Based on the government’s Childhood Obesity Plan of Action released in August, at the start of the semester students were given an overview of the ways and means by which policies get communicated and implemented This included tips and advice to help them prepare policy briefs and press releases from Research Marketing Manager, Andy Dunne which fed into their work.
Students then used the weeks ahead to explore and critique the government’s initiative in order to prepare for a mock policy launch event, where individuals in the group would take the role of the government minister responsible for the policy, and interested stakeholder groups. Instead of their work being assessed through traditional written assignments, they were judged instead by the quality of the arguments they put forward in press releases and policy briefs about the subject.
This led to a Radio 4-style interview, conducted in the University’s TV studio, where students were given the opportunity to expand on the policy proposal and dodge difficult questions. The interview was played at the start of the launch event to set the scene. You can listen to their interview again online.
A subsequent policy launch event featured contributions from a number of individuals around the University: Dr Cassie Wilson (Associate Dean, Learning & Teaching from the Faculty of Humanities & Social Sciences), Ed Stevens (Public Engagement Unit), Marie Salter (E Developments Manager), Annaleise Depper (PhD, Health), Niamb O’Sullivan (PhD Health) and Andy Dunne (Research Marketing Manager), each on hand to question students about different aspects of the policy.
Dr Francombe Webb said: "My aim was to provide the students with opportunities to practice communicating with non-academic audiences on a range of health issues, including obesity.

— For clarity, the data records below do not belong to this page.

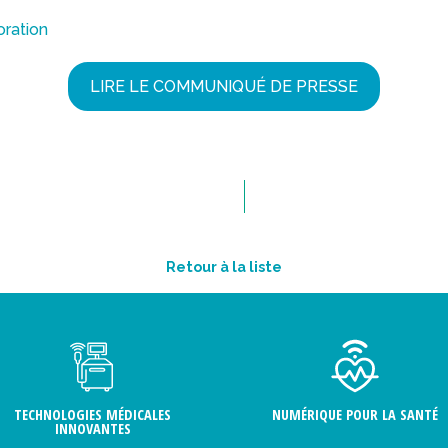
oration
LIRE LE COMMUNIQUÉ DE PRESSE
Retour à la liste
TECHNOLOGIES MÉDICALES
NUMÉRIQUE POUR LA SANTÉ
INNOVANTES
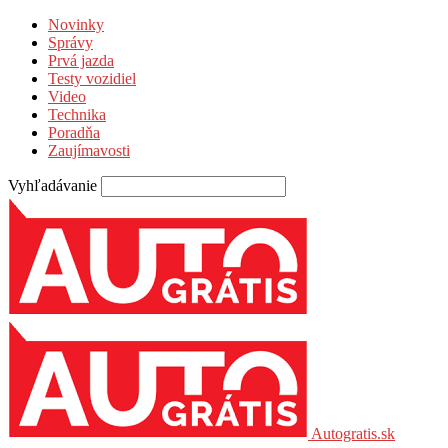
Novinky
Správy
Prvá jazda
Testy vozidiel
Video
Technika
Poradňa
Zaujímavosti
Vyhľadávanie
Autogratis.sk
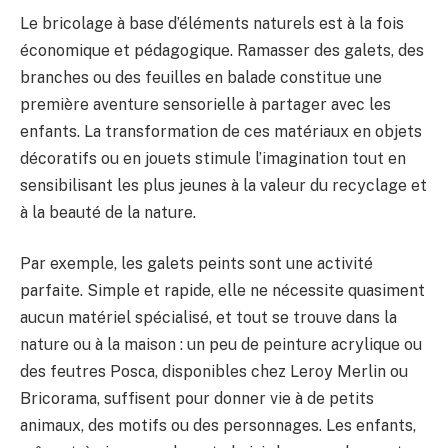
Le bricolage à base d’éléments naturels est à la fois
économique et pédagogique. Ramasser des galets, des
branches ou des feuilles en balade constitue une
première aventure sensorielle à partager avec les
enfants. La transformation de ces matériaux en objets
décoratifs ou en jouets stimule l’imagination tout en
sensibilisant les plus jeunes à la valeur du recyclage et
à la beauté de la nature.
Par exemple, les galets peints sont une activité
parfaite. Simple et rapide, elle ne nécessite quasiment
aucun matériel spécialisé, et tout se trouve dans la
nature ou à la maison : un peu de peinture acrylique ou
des feutres Posca, disponibles chez Leroy Merlin ou
Bricorama, suffisent pour donner vie à de petits
animaux, des motifs ou des personnages. Les enfants,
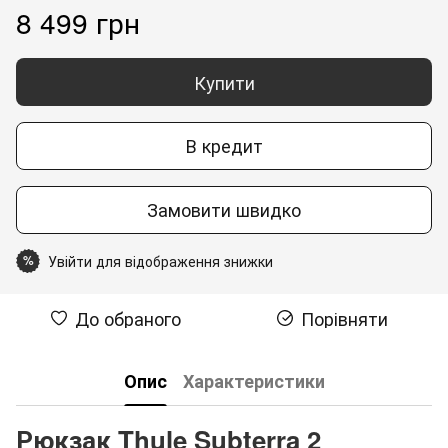
8 499 грн
Купити
В кредит
Замовити швидко
Увійти для відображення знижки
%
До обраного
Порівняти
Опис
Характеристики
Рюкзак Thule Subterra 2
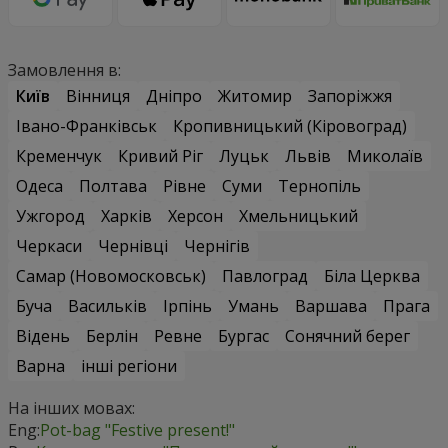
Замовлення в:
Київ
Вінниця
Дніпро
Житомир
Запоріжжя
Івано-Франківськ
Кропивницький (Кіровоград)
Кременчук
Кривий Ріг
Луцьк
Львів
Миколаїв
Одеса
Полтава
Рівне
Суми
Тернопіль
Ужгород
Харків
Херсон
Хмельницький
Черкаси
Чернівці
Чернігів
Самар (Новомосковськ)
Павлоград
Біла Церква
Буча
Васильків
Ірпінь
Умань
Варшава
Прага
Відень
Берлін
Ревне
Бургас
Сонячний берег
Варна
інші регіони
На інших мовах:
Eng:
Pot-bag "Festive present!"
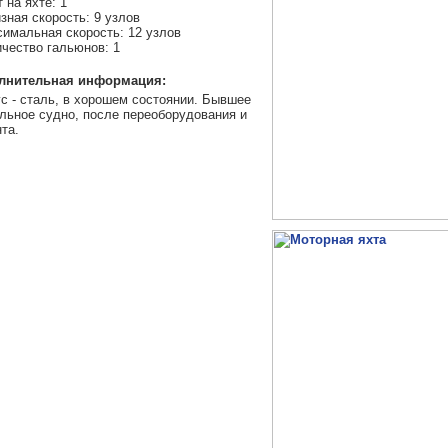
 на яхте: 1
зная скорость: 9 узлов
имальная скорость: 12 узлов
чество гальюнов: 1
лнительная информация:
с - сталь, в хорошем состоянии. Бывшее
льное судно, после переоборудования и
та.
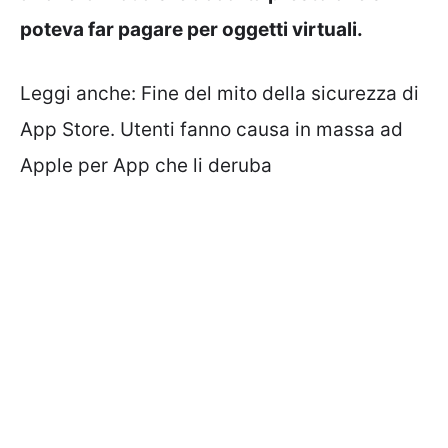
poteva far pagare per oggetti virtuali.
Leggi anche:
Fine del mito della sicurezza di
App Store. Utenti fanno causa in massa ad
Apple per App che li deruba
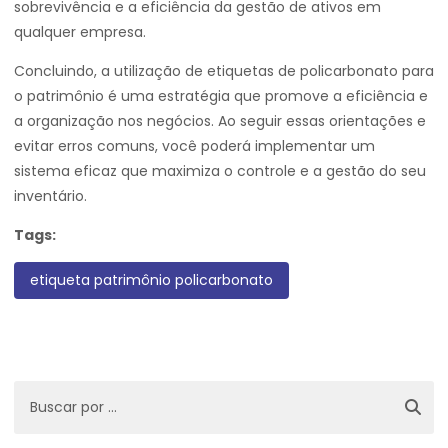
sobrevivência e a eficiência da gestão de ativos em
qualquer empresa.
Concluindo, a utilização de etiquetas de policarbonato para
o patrimônio é uma estratégia que promove a eficiência e
a organização nos negócios. Ao seguir essas orientações e
evitar erros comuns, você poderá implementar um
sistema eficaz que maximiza o controle e a gestão do seu
inventário.
Tags:
etiqueta patrimônio policarbonato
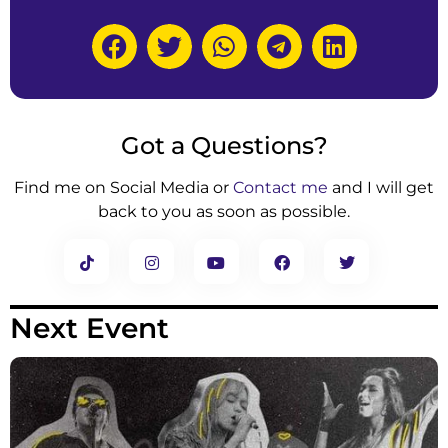
Got a Questions?
Find me on Social Media or
Contact me
and I will get
back to you as soon as possible.
Next Event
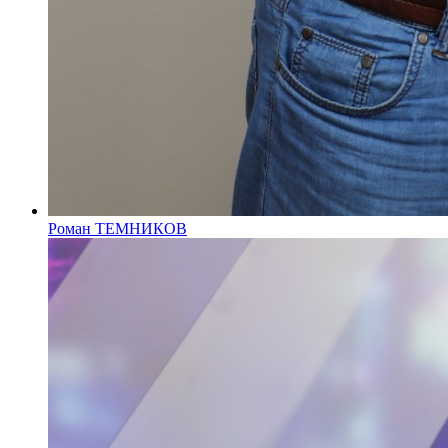
Роман ТЕМНИКОВ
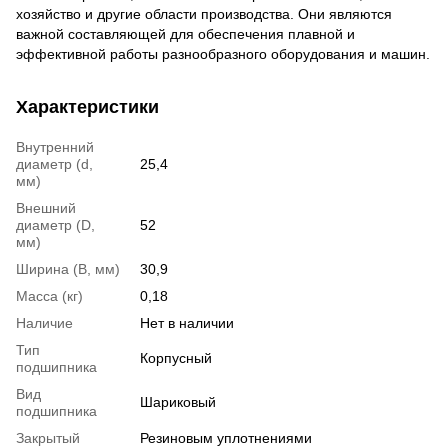
хозяйство и другие области производства. Они являются
важной составляющей для обеспечения плавной и
эффективной работы разнообразного оборудования и машин.
Характеристики
Внутренний
диаметр (d,
25,4
мм)
Внешний
диаметр (D,
52
мм)
Ширина (B, мм)
30,9
Масса (кг)
0,18
Наличие
Нет в наличии
Тип
Корпусный
подшипника
Вид
Шариковый
подшипника
Закрытый
Резиновым уплотнениями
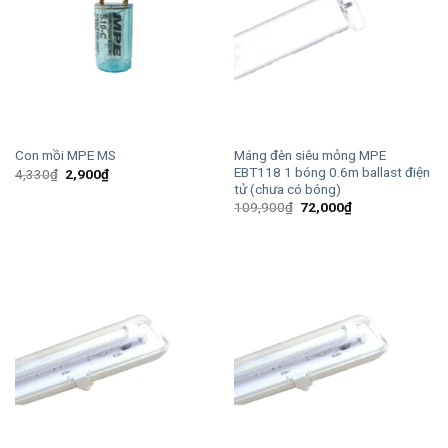
Máng đèn siêu mỏng MPE
Con mồi MPE MS
EBT118 1 bóng 0.6m ballast điện
Giá
Giá
4,330
₫
2,900
₫
gốc
hiện
tử (chưa có bóng)
là:
tại
Giá
Giá
109,900
₫
72,000
₫
4,330₫.
là:
gốc
hiện
2,900₫.
là:
tại
109,900₫.
là:
72,000₫.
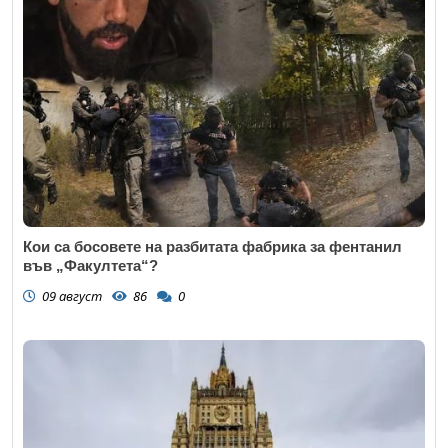
Кои са босовете на разбитата фабрика за фентанил
във „Факултета“?
09 август
86
0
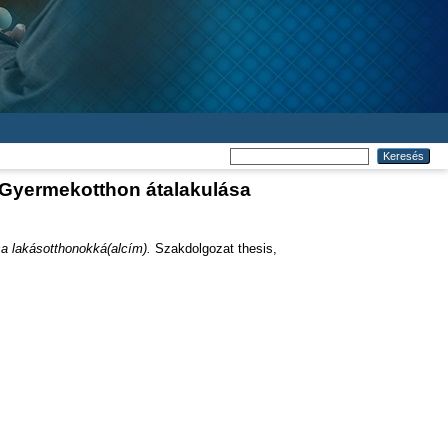
Gyermekotthon átalakulása
 lakásotthonokká(alcím).
Szakdolgozat thesis,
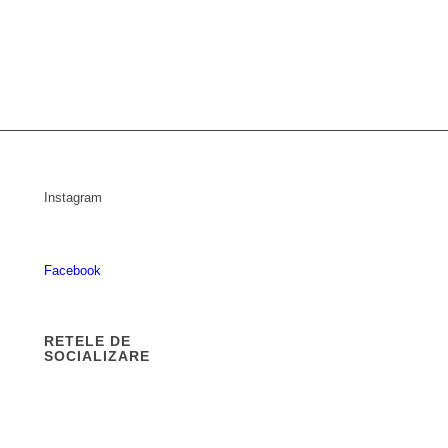
Instagram
Facebook
RETELE DE
SOCIALIZARE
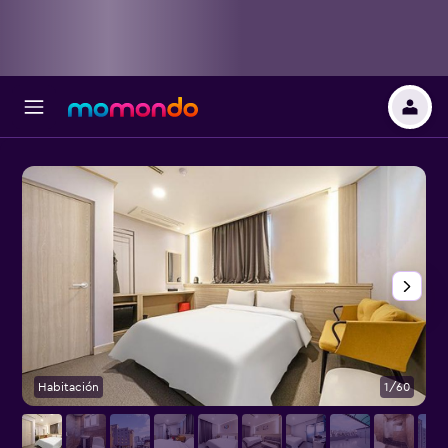
Habitación
1/60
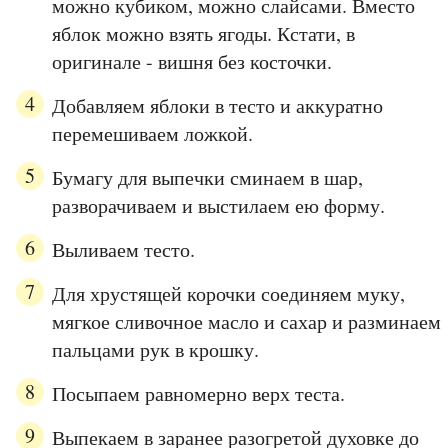
можно кубиком, можно слайсами. Вместо
яблок можно взять ягоды. Кстати, в
оригинале - вишня без косточки.
Добавляем яблоки в тесто и аккуратно
перемешиваем ложкой.
Бумагу для выпечки сминаем в шар,
разворачиваем и выстилаем ею форму.
Выливаем тесто.
Для хрустящей корочки соединяем муку,
мягкое сливочное масло и сахар и разминаем
пальцами рук в крошку.
Посыпаем равномерно верх теста.
Выпекаем в заранее разогретой духовке до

Translating complex health issues, particularly as these relate to inequalities and identity struggles, is challenging but the students rose to this challenge, recording mock radio interviews and engaging in role play to launch a government report.
"It was a pleasure to see their nervous energy as they entered the television studio and took the floor during these activities. They flourished in this 'engaged' environment and benefited hugely from the feedback they received from their peers and the external guests. My thanks go out to all those involved and the students for their energy, enthusiasm and commitment."
Coinciding with the launch event, Jess Francombe Webb, Annaleise Depper and Emma Rich (also Department for Health) authored an article for The Conversation 'Why young women need to be given a louder voice in the obesity debate' to demonstrate to students one of the ways by which our research is being shared far and wide. This has already been read by nearly 13,000 people and has been republished by The Independent.
Andy Dunne, Research Marketing Manager, added: "This was a great project to engage students with a subject and help them to communicate complex issues to a wide audience. Summarising findings, providing concise briefings and writing to generate interest in a topic is a vital skill for many jobs and hopefully this will have been useful exercise to them in the future. The fact that a Conversation article on the topic could be published to coincide with the launch helped to showcase to our students how our research is making an impact."